We are given the limit expression:

$\lim_{{x \to 3}} \frac{2x - 6}{7x - 21}$

Step-by-Step Solution:

1. Evaluate the expression by substituting $x = 3$:

   $\text{Numerator: } 2(3) - 6 = 6 - 6 = 0$ $\text{Denominator: } 7(3) - 21 = 21 - 21 = 0$

   Since substituting $x = 3$ yields a $\frac{0}{0}$ form, we must simplify the expression further.
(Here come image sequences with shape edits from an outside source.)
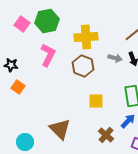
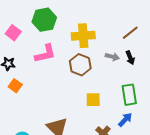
pink square: (22, 24) -> (13, 33), moved
pink L-shape: (48, 55) -> (45, 54), turned 50

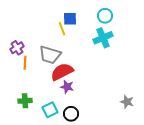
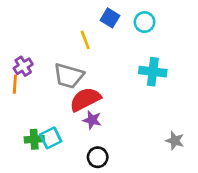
blue square: (70, 19) -> (110, 18), moved, turned 32
cyan cross: (103, 38) -> (153, 72), moved, turned 30
orange line: (25, 63) -> (15, 84), moved
cyan square: (50, 110) -> (51, 138), moved

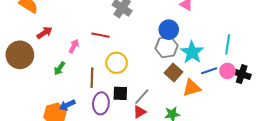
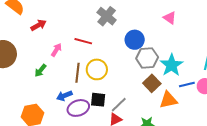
blue circle: (169, 30) -> (135, 40), moved
red arrow: (45, 33) -> (39, 25), moved
brown line: (92, 78) -> (77, 73), moved
purple ellipse: (101, 103) -> (78, 108), turned 60
blue arrow: (67, 105) -> (64, 96), moved

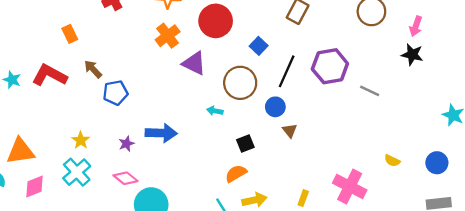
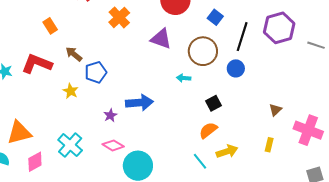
orange cross: (168, 36) -> (119, 17), moved
brown triangle: (290, 131) -> (275, 110), moved, turned 32
yellow star: (81, 140) -> (71, 91), moved

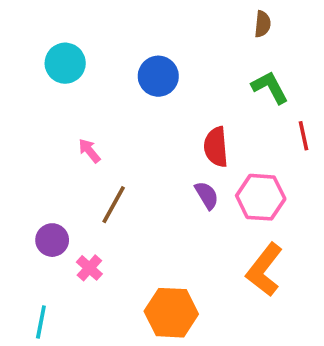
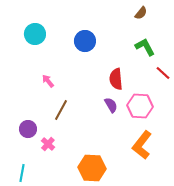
brown semicircle: (263, 24) -> (141, 13), turned 32
red line: (303, 136) -> (163, 73), turned -35

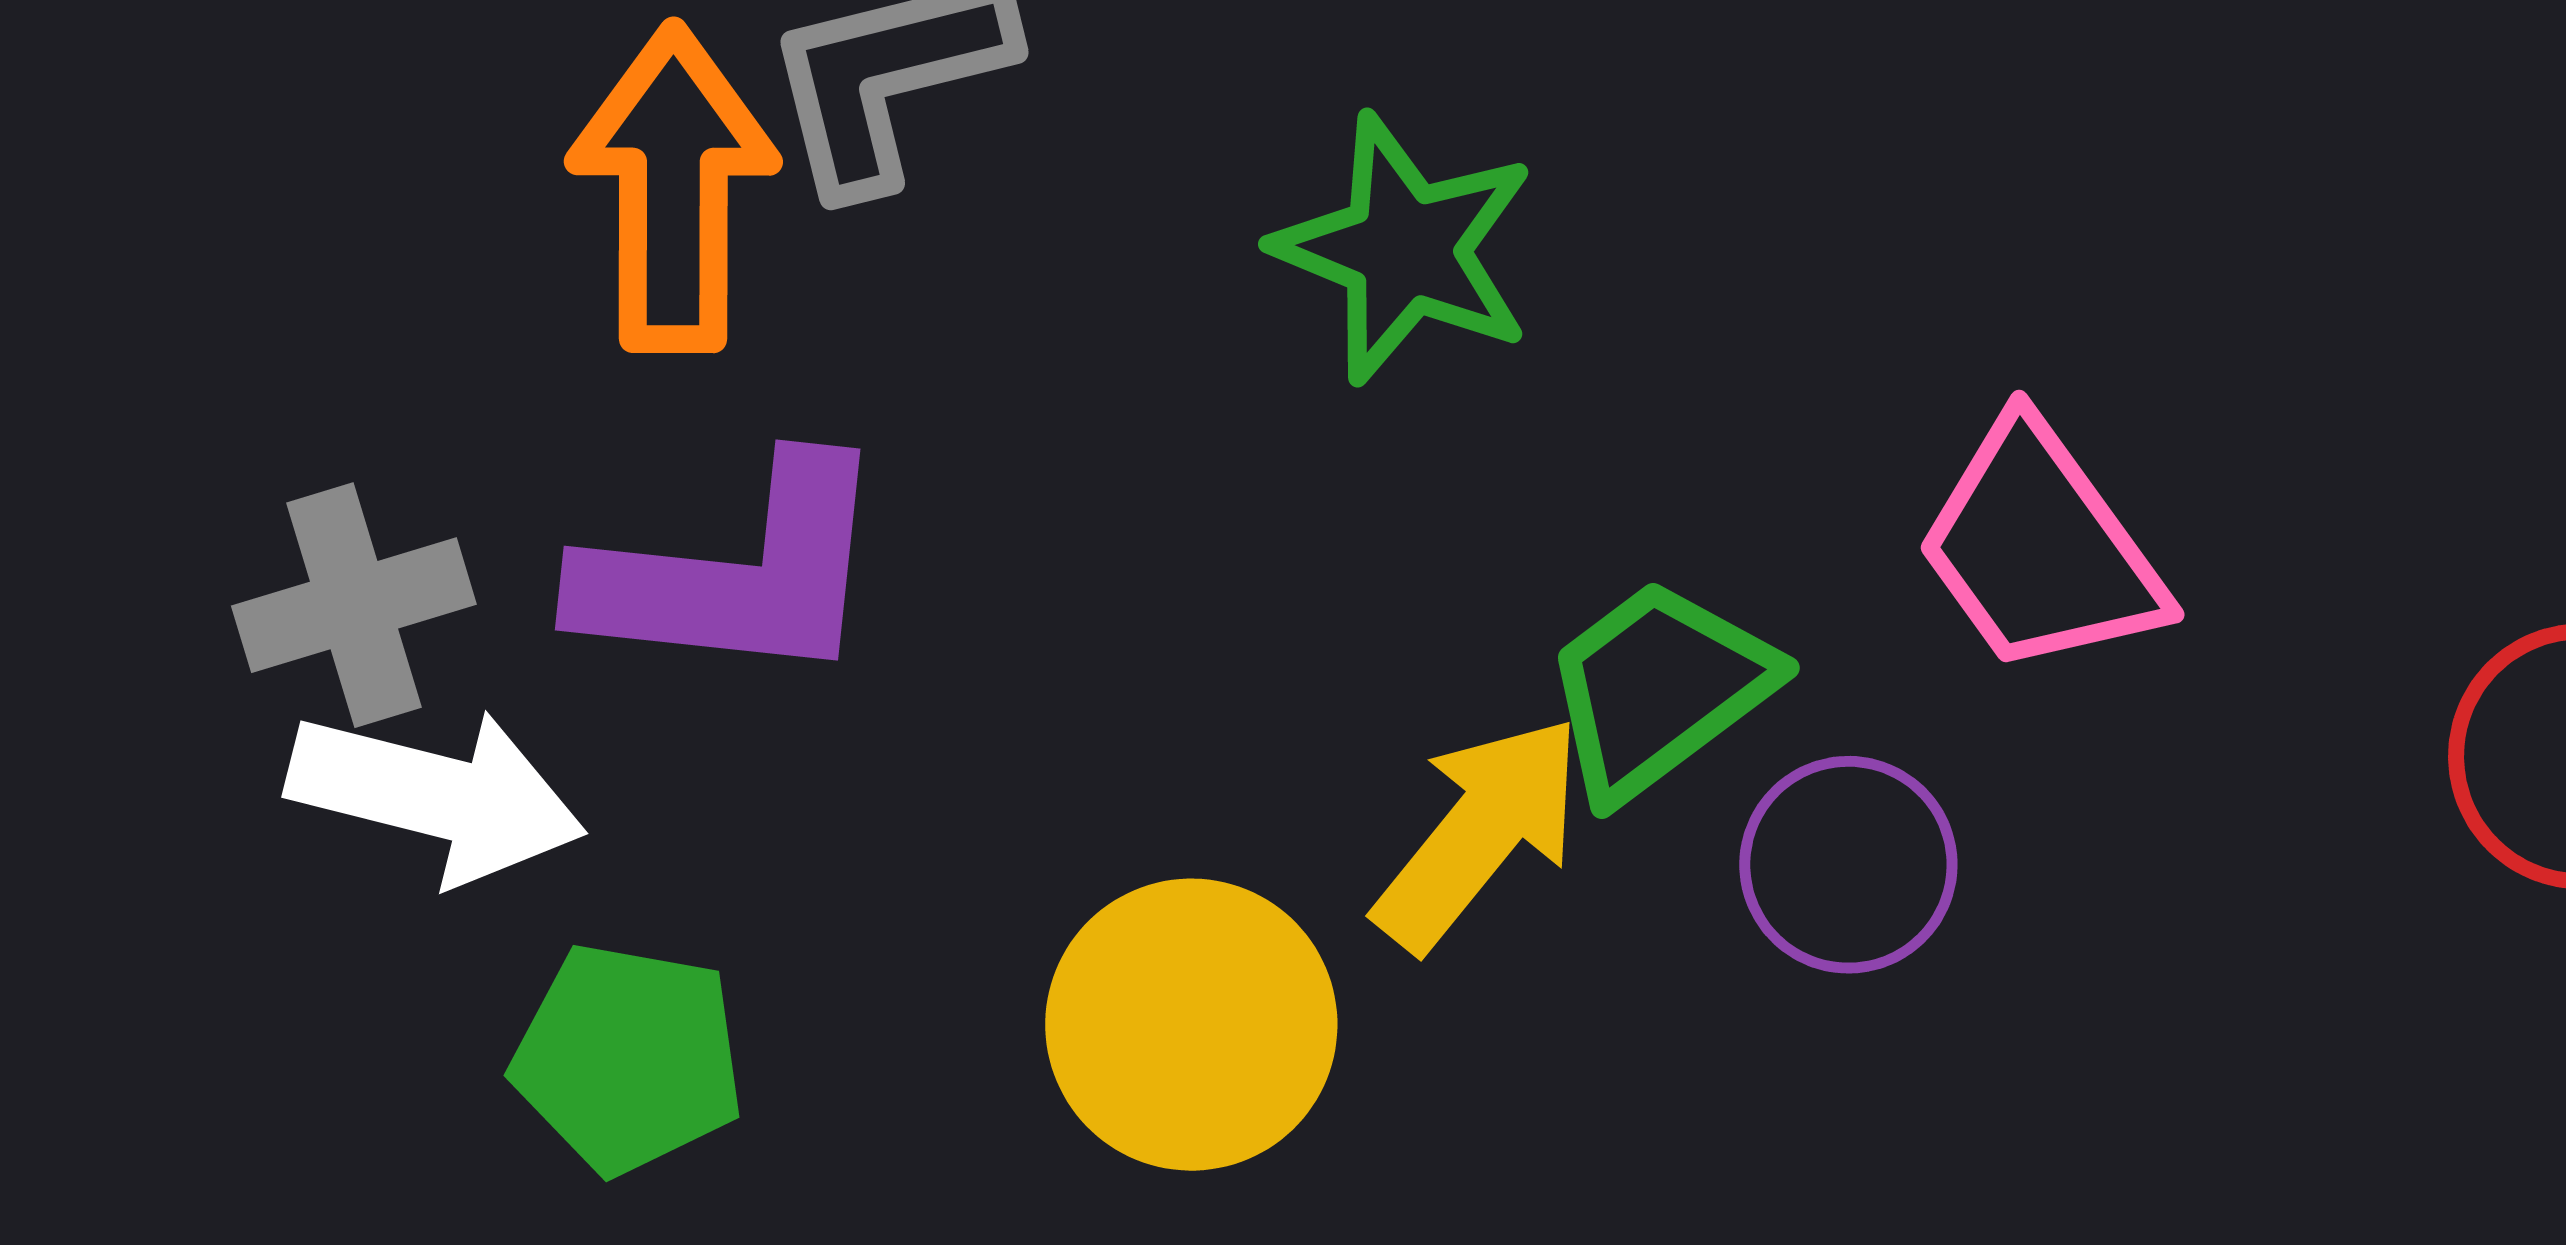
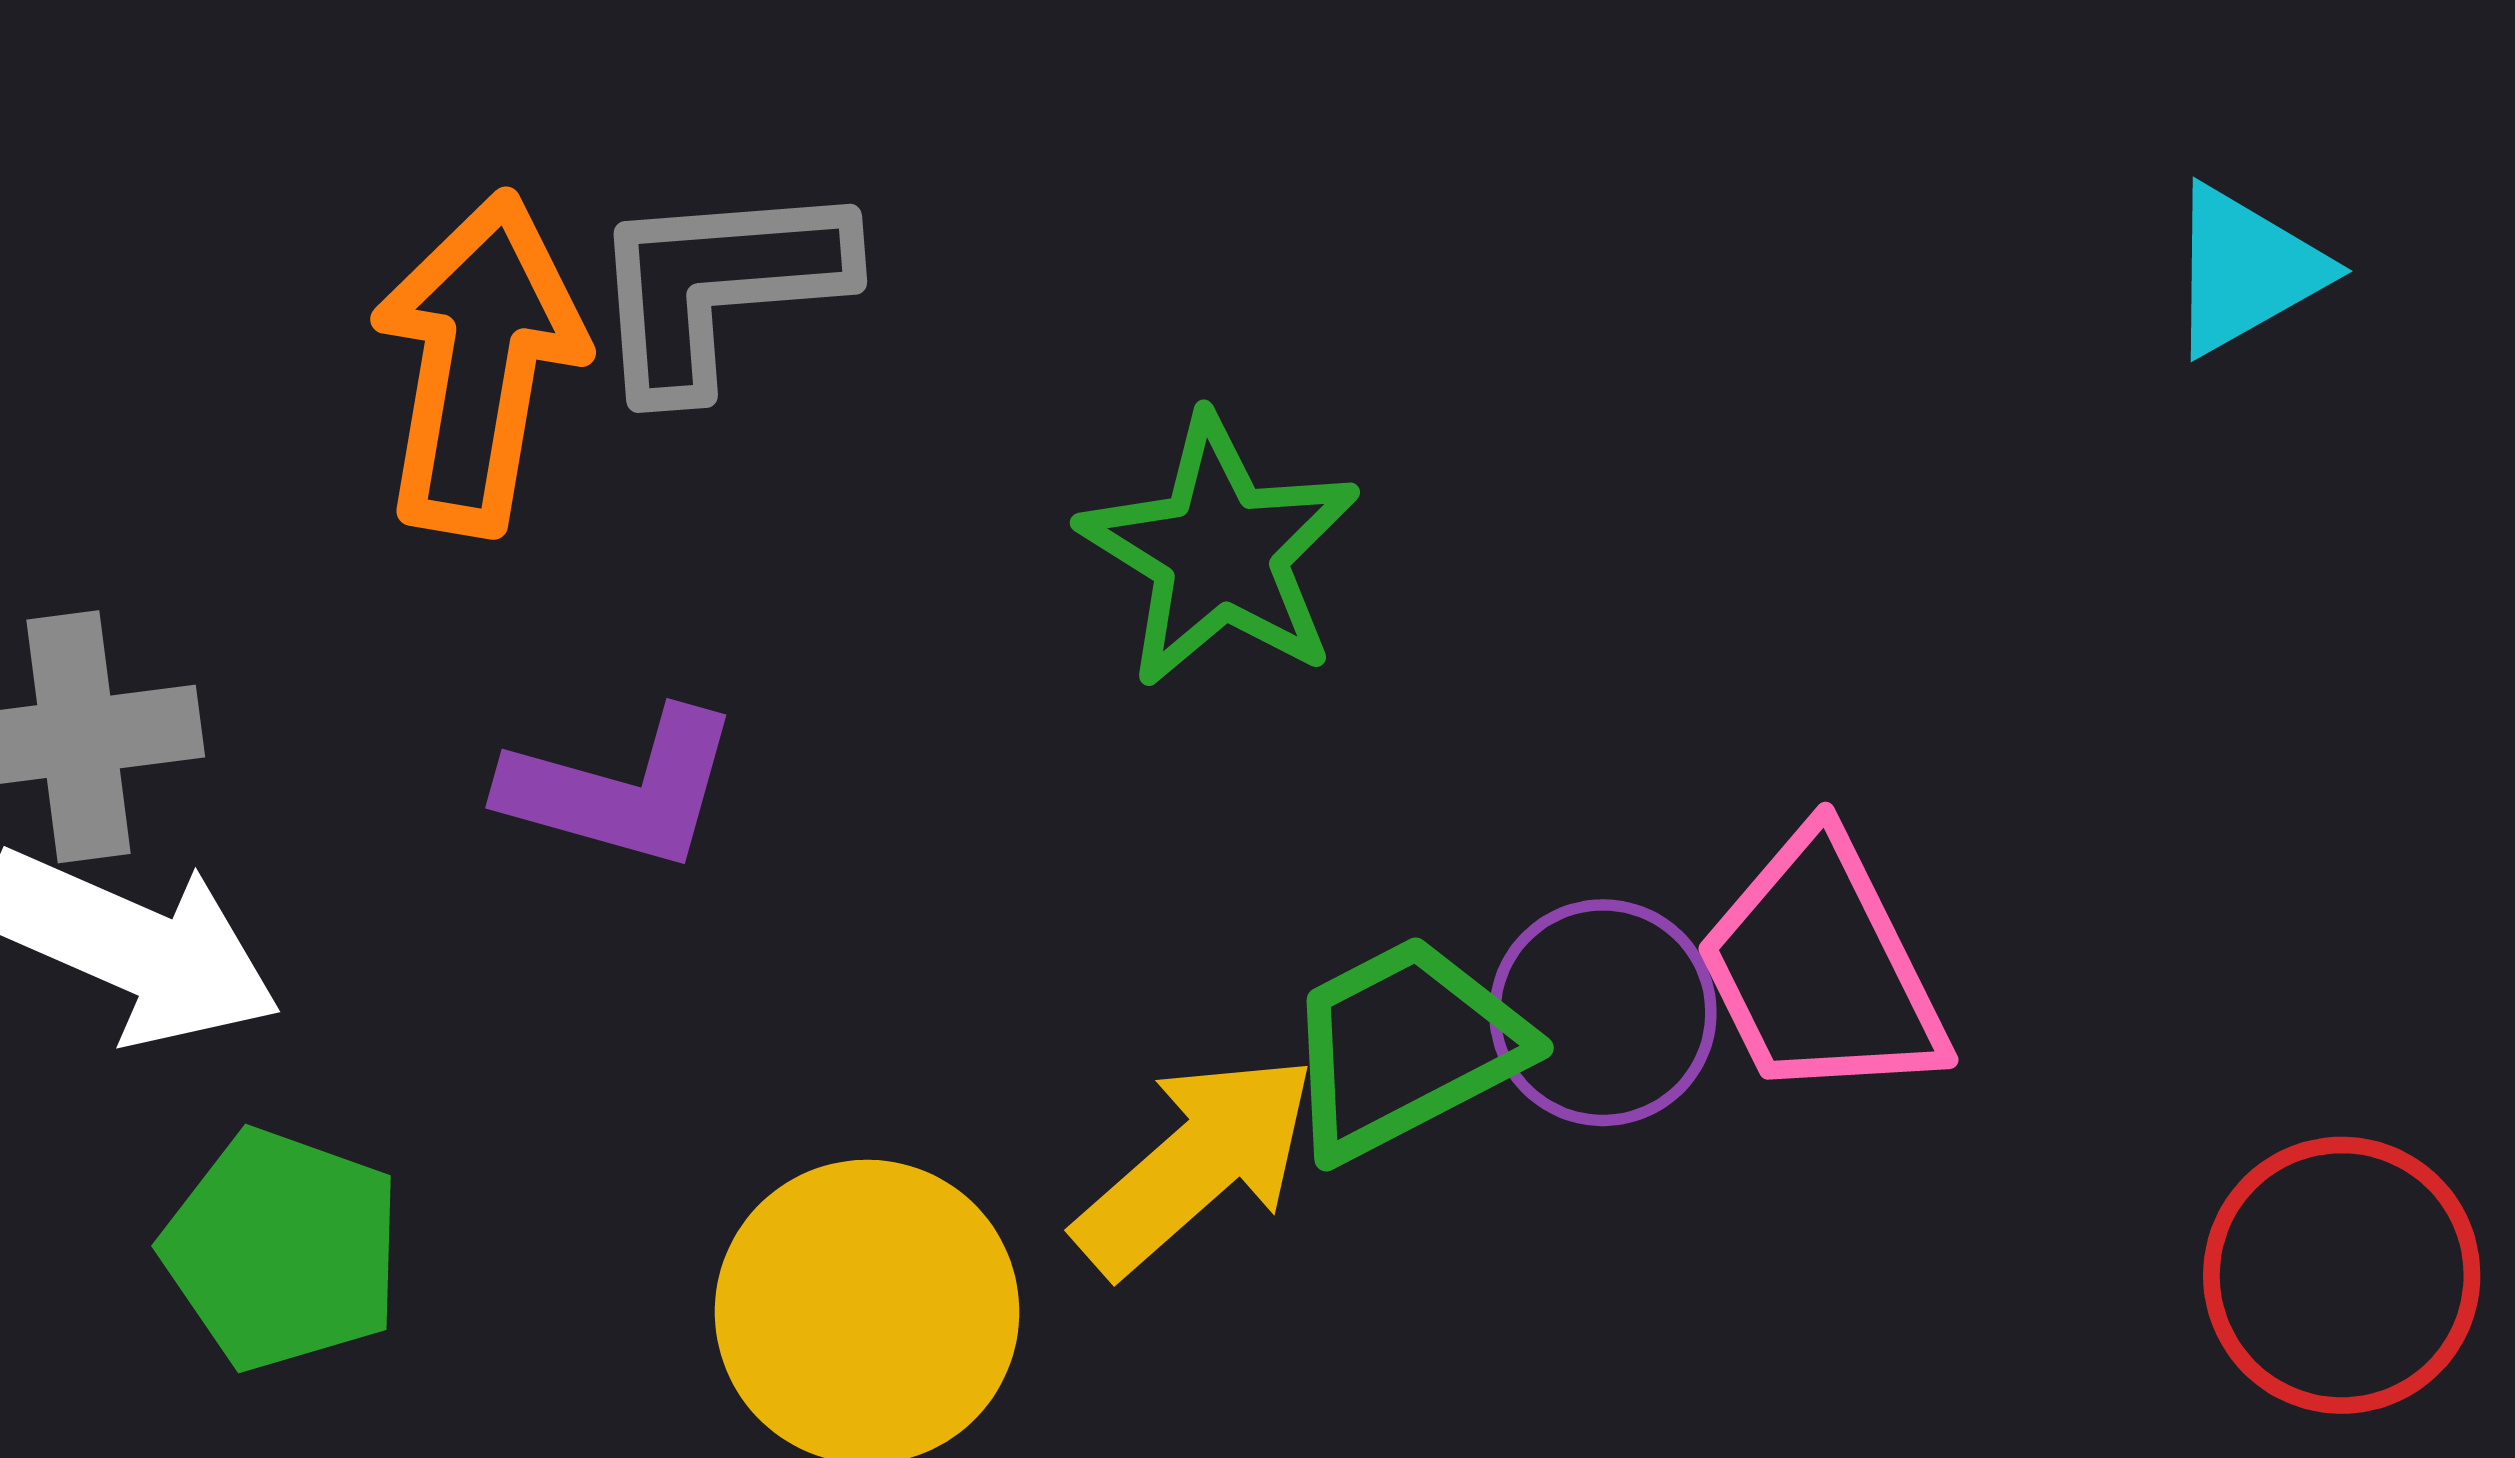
purple L-shape: (735, 573) -> (621, 789), moved, size x0.7
purple circle: (1848, 865) -> (1603, 1013), moved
2. Factor the numerator and denominator:

   $\text{Numerator: } 2x - 6 = 2(x - 3)$ $\text{Denominator: } 7x - 21 = 7(x - 3)$

   Thus, the limit expression becomes:

   $\lim_{{x \to 3}} \frac{2(x - 3)}{7(x - 3)}$

3. Cancel the common factor $(x - 3)$:

   $\lim_{{x \to 3}} \frac{2}{7} = \frac{2}{7}$

Final Answer:

$\lim_{{x \to 3}} \frac{2x - 6}{7x - 21} = \frac{2}{7}$

Would you like a more detailed explanation or have any other questions?

Here are some related questions to deepen understanding:

1. What happens if we directly substitute $x = 3$ into the unsimplified expression?
2. How do you identify whether a limit results in an indeterminate form?
3. Can all indeterminate forms be solved by factoring?
4. What alternative methods can be used to resolve $\frac{0}{0}$ forms?
5. How do we handle cases when both numerator and denominator cannot be factored directly?

Tip: Always check if substituting directly into a limit yields a well-defined number. If it results in $\frac{0}{0}$, explore simplification options such as factoring or rationalizing.